I was at the bar last night dancing, puking in a trash can, and ordering another drink all at the same time. Have I lost my dignity?
haha no as long as you did hook up with anybody after that.
... oops
I want to walk on stilts...naked
So I cleaned the toilet last night at 2 am and woke up with pink eye. Never doing that again.
I wonder if that one guy remembers you sticking salami to his forehead when he was passed out on new years eve.
dude. i just ate tomato soup with a funnel. we're out of spoon-straws.
ok... i just had to be reminded that people in animal costumes were feeding me shots at the bar.
I've reached the point to where my pre-gaming needs to be limited to pre-inning-ing
I told him if I was pregnant we were coming out to the people at work, because I'm not pretending to get knocked up by an imaginary boyfriend.
I just masturbated to a Jock Jams cd. What have you done today?

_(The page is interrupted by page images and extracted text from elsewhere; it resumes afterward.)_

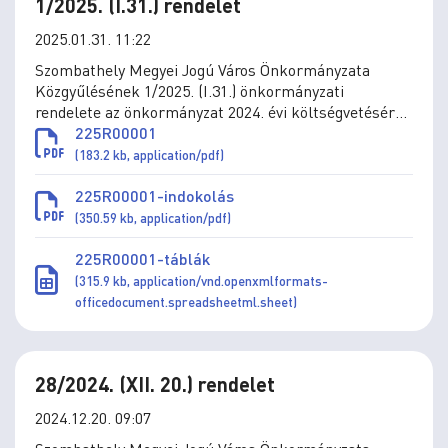
1/2025. (I.31.) rendelet
2025.01.31. 11:22
Szombathely Megyei Jogú Város Önkormányzata
Közgyűlésének 1/2025. (I.31.) önkormányzati
rendelete az önkormányzat 2024. évi költségvetéséről
szóló 8/2024. (III.5.) önkormányzati rendelet
225R00001
módosításáról
(183.2 kb, application/pdf)
225R00001-indokolás
(350.59 kb, application/pdf)
225R00001-táblák
(315.9 kb, application/vnd.openxmlformats-
officedocument.spreadsheetml.sheet)
28/2024. (XII. 20.) rendelet
2024.12.20. 09:07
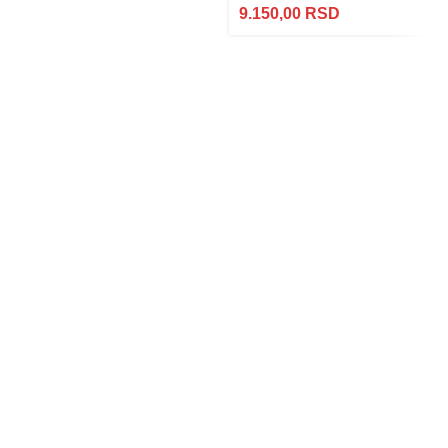
9.150,00
RSD
Najveći
izbor
LED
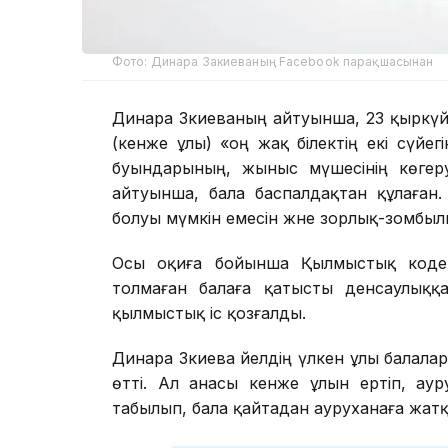
Фото: Динара Закиеваның Facebook парақшасынан
Динара Зәкиеваның айтуынша, 23 қыркү
(кенже ұлы) «оң жақ білектің екі сүйег
буындарының, жыныс мүшесінің көгеру
айтуынша, бала баспалдақтан құлаған.
болуы мүмкін емесін және зорлық-зомбыл
Осы оқиға бойынша Қылмыстық кодекс
толмаған балаға қатысты денсаулыққа
қылмыстық іс қозғалды.
Динара Зәкиева әйелдің үлкен ұлы бала
өтті. Ал анасы кенже ұлын ертіп, ау
табылып, бала қайтадан ауруханаға жат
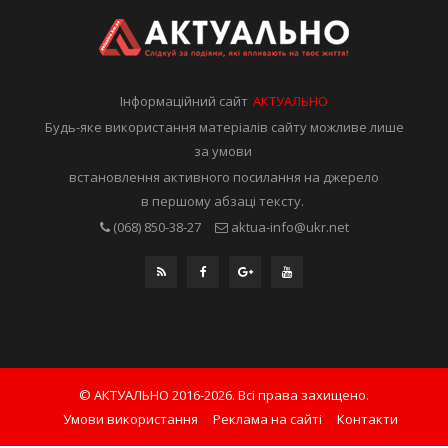
Інформаційний сайт
АКТУАЛЬНО
Будь-яке використання матеріалів сайту можливе лише
за умови
встановлення активного посилання на джерело
в першому абзаці тексту.
(068) 850-38-27
aktua-info@ukr.net
© АКТУАЛЬНО 2016-2026. Всі права захищено.
Умови використання
Реклама на сайті
Контакти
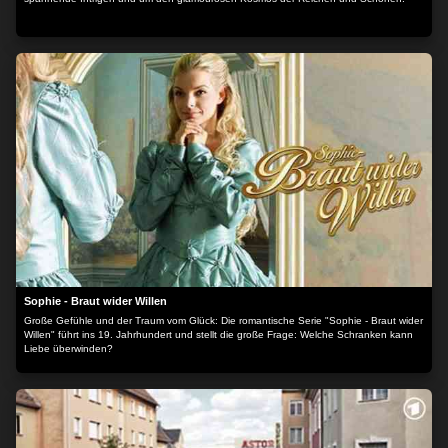
Sophie - Braut wider Willen
Große Gefühle und der Traum vom Glück: Die romantische Serie "Sophie - Braut wider
Willen" führt ins 19. Jahrhundert und stellt die große Frage: Welche Schranken kann
Liebe überwinden?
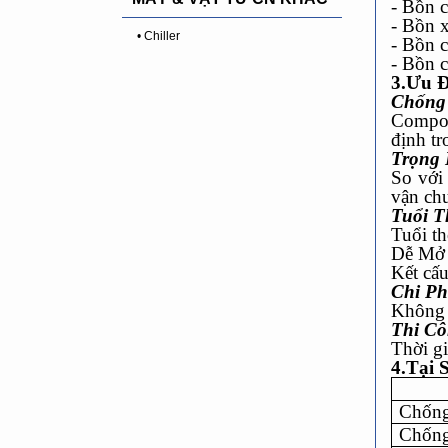
- Bồn 
- Bồn x
• Chiller
- Bồn 
- Bồn 
3.Ưu Đ
Chống
Compos
định tr
Trọng
So với
vận ch
Tuổi T
Tuổi th
Dễ Mở
Kết cấ
Chi Ph
Không 
Thi C
Thời gi
4.Tại 
Chống
Chống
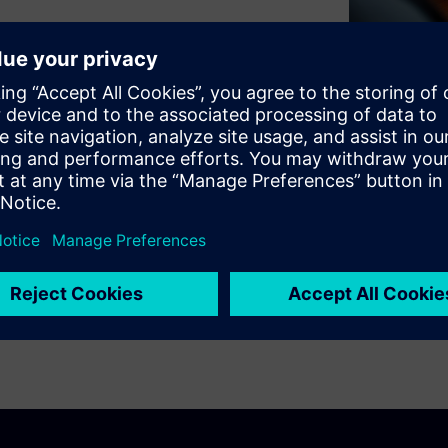
6 (ITM) assesses the current
key action areas and provides
sustainable, future-ready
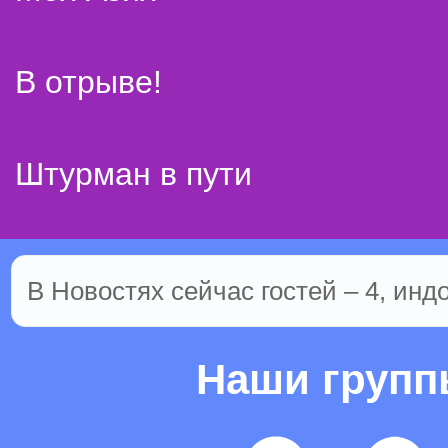
В отрыве!
Штурман в пути
В Новостях сейчас гостей – 4, инд
Наши груп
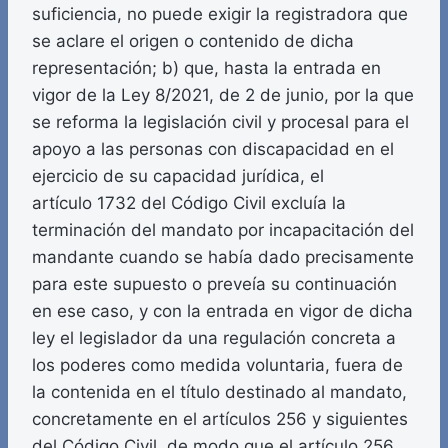
suficiencia, no puede exigir la registradora que
se aclare el origen o contenido de dicha
representación; b) que, hasta la entrada en
vigor de la Ley 8/2021, de 2 de junio, por la que
se reforma la legislación civil y procesal para el
apoyo a las personas con discapacidad en el
ejercicio de su capacidad jurídica, el
artículo 1732 del Código Civil excluía la
terminación del mandato por incapacitación del
mandante cuando se había dado precisamente
para este supuesto o preveía su continuación
en ese caso, y con la entrada en vigor de dicha
ley el legislador da una regulación concreta a
los poderes como medida voluntaria, fuera de
la contenida en el título destinado al mandato,
concretamente en el artículos 256 y siguientes
del Código Civil, de modo que el artículo 256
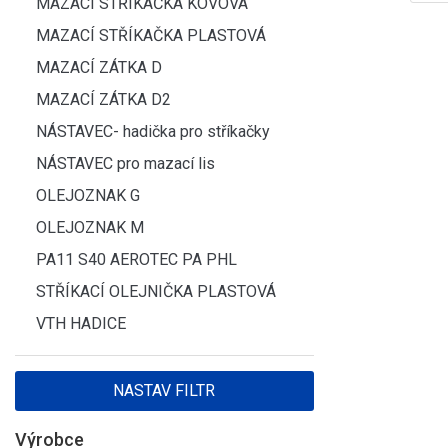
MAZACÍ STŘÍKAČKA KOVOVÁ
MAZACÍ STŘÍKAČKA PLASTOVÁ
MAZACÍ ZÁTKA D
MAZACÍ ZÁTKA D2
NÁSTAVEC- hadička pro stříkačky
NÁSTAVEC pro mazací lis
OLEJOZNAK G
OLEJOZNAK M
PA11 S40 AEROTEC PA PHL
STŘÍKACÍ OLEJNIČKA PLASTOVÁ
VTH HADICE
Výrobce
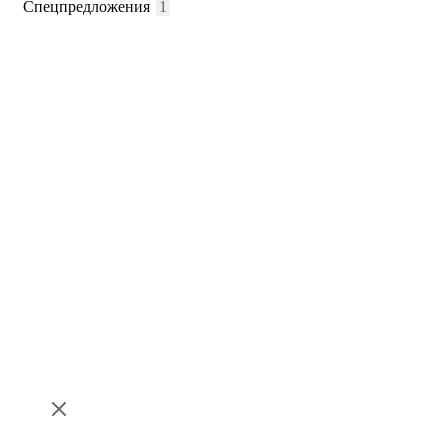
Спецпредложения
1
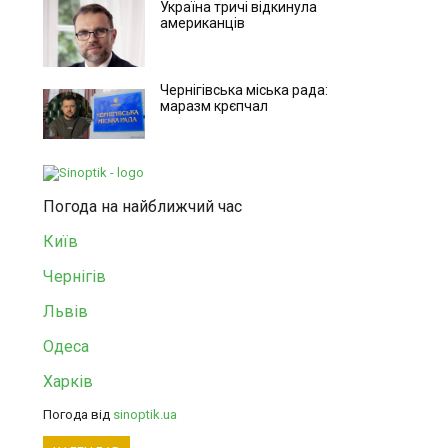
Україна тричі відкинула
американців
Чернігівська міська рада:
маразм крєпчал
Погода на найближчий час
Київ
Чернігів
Львів
Одеса
Харків
Погода від
sinoptik.ua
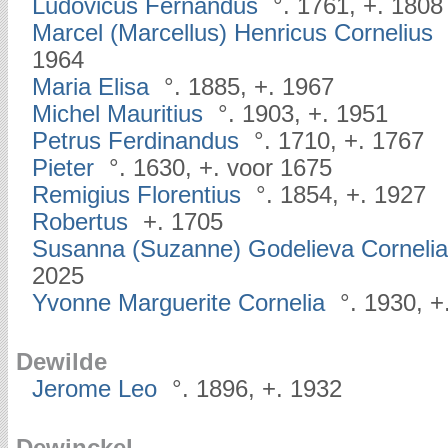
Ludovicus Fernandus
°. 1761, +. 1808
Marcel (Marcellus) Henricus Cornelius
1964
Maria Elisa
°. 1885, +. 1967
Michel Mauritius
°. 1903, +. 1951
Petrus Ferdinandus
°. 1710, +. 1767
Pieter
°. 1630, +. voor 1675
Remigius Florentius
°. 1854, +. 1927
Robertus
+. 1705
Susanna (Suzanne) Godelieva Cornelia
2025
Yvonne Marguerite Cornelia
°. 1930, +
Dewilde
Jerome Leo
°. 1896, +. 1932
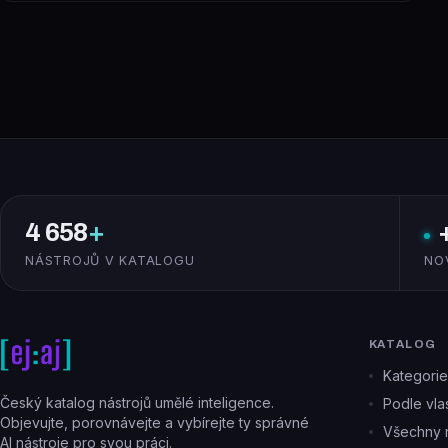
4 658
+
NÁSTROJŮ V KATALOGU
NO
KATALOG
Kategorie
Český katalog nástrojů umělé inteligence.
Podle vlas
Objevujte, porovnávejte a vybírejte ty správné
Všechny n
AI nástroje pro svou práci.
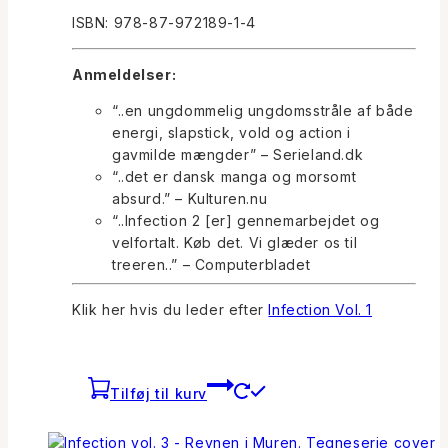
ISBN: 978-87-972189-1-4
Anmeldelser:
“..en ungdommelig ungdomsstråle af både
energi, slapstick, vold og action i
gavmilde mængder” – Serieland.dk
“..det er dansk manga og morsomt
absurd.” – Kulturen.nu
“..Infection 2 [er] gennemarbejdet og
velfortalt. Køb det. Vi glæder os til
treeren
..” – Computerbladet
Klik her hvis du leder efter
Infection Vol. 1
Tilføj til kurv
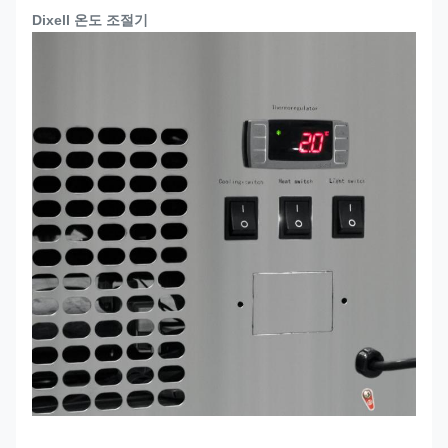
Dixell 온도 조절기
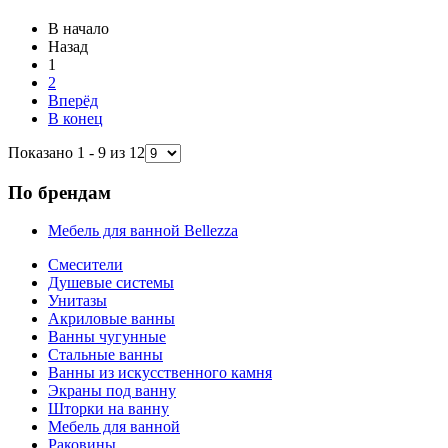
В начало
Назад
1
2
Вперёд
В конец
Показано 1 - 9 из 12
По брендам
Мебель для ванной Bellezza
Смесители
Душевые системы
Унитазы
Акриловые ванны
Ванны чугунные
Стальные ванны
Ванны из искусственного камня
Экраны под ванну
Шторки на ванну
Мебель для ванной
Раковины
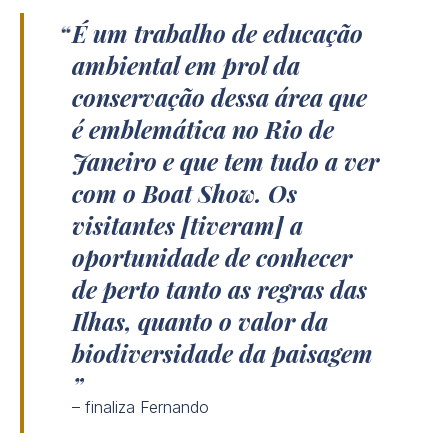
É um trabalho de educação
ambiental em prol da
conservação dessa área que
é emblemática no Rio de
Janeiro e que tem tudo a ver
com o Boat Show. Os
visitantes [tiveram] a
oportunidade de conhecer
de perto tanto as regras das
Ilhas, quanto o valor da
biodiversidade da paisagem
– finaliza Fernando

We can't be fuck buddies. You stare into my eyes while we fuck.
Your roommate from freshman year just had a baby. I think you're winning. Hooray for fifth year seniors!
How was the birthday sex?
Shit got outta hand. Honestly I think even my STDs have STDs.
I don't know, I kept pretending that I was riding an elephant during. It was actually really fun, but you can't tell him that!
Listen you let me know what you're doing after drinking rum punch all morning
especially when i'm drunk. his dick might as well be made of cotton candy.